| Work required |
From the data below, return only the lines from the one with "sang imam serta kondisi sosial-politik yang" through the one with "ικευμένη ομάδα", exact and inclusive, with pictures left out.

| Data supplied |
· · · · ·

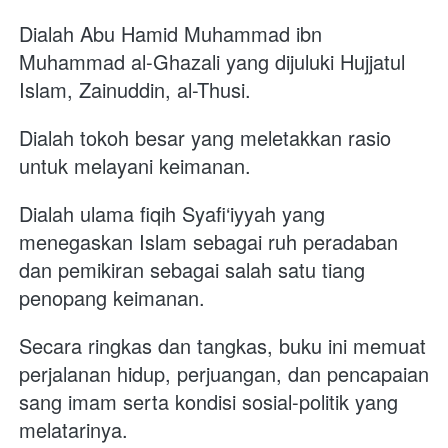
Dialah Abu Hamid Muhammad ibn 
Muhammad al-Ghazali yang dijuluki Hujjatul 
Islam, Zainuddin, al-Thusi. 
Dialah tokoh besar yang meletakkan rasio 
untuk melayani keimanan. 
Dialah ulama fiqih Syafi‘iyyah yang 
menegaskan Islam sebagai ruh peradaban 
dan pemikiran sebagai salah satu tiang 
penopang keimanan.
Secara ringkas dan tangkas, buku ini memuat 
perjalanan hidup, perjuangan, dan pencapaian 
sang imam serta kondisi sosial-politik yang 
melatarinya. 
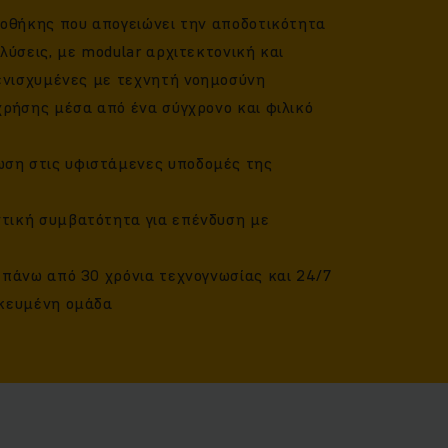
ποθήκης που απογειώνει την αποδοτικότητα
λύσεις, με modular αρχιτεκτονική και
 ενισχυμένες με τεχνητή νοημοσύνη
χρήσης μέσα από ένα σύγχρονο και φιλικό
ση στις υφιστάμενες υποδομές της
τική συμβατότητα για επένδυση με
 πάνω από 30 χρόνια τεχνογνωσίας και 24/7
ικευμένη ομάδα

· · · · ·

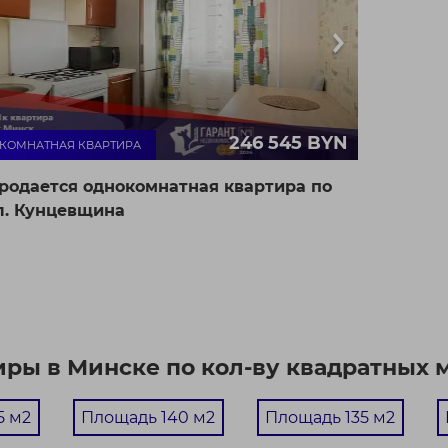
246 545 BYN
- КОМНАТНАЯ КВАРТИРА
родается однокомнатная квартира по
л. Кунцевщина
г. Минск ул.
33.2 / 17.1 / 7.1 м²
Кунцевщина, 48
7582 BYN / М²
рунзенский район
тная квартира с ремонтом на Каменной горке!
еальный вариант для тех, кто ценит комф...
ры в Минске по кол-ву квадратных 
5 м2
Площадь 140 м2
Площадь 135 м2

· · · · ·

| Result for this exercise |
sang imam serta kondisi sosial-politik yang 
melatarinya. 
ποθήκης που απογειώνει την αποδοτικότητα
λύσεις, με modular αρχιτεκτονική και
 ενισχυμένες με τεχνητή νοημοσύνη
χρήσης μέσα από ένα σύγχρονο και φιλικό
ση στις υφιστάμενες υποδομές της
τική συμβατότητα για επένδυση με
 πάνω από 30 χρόνια τεχνογνωσίας και 24/7
ικευμένη ομάδα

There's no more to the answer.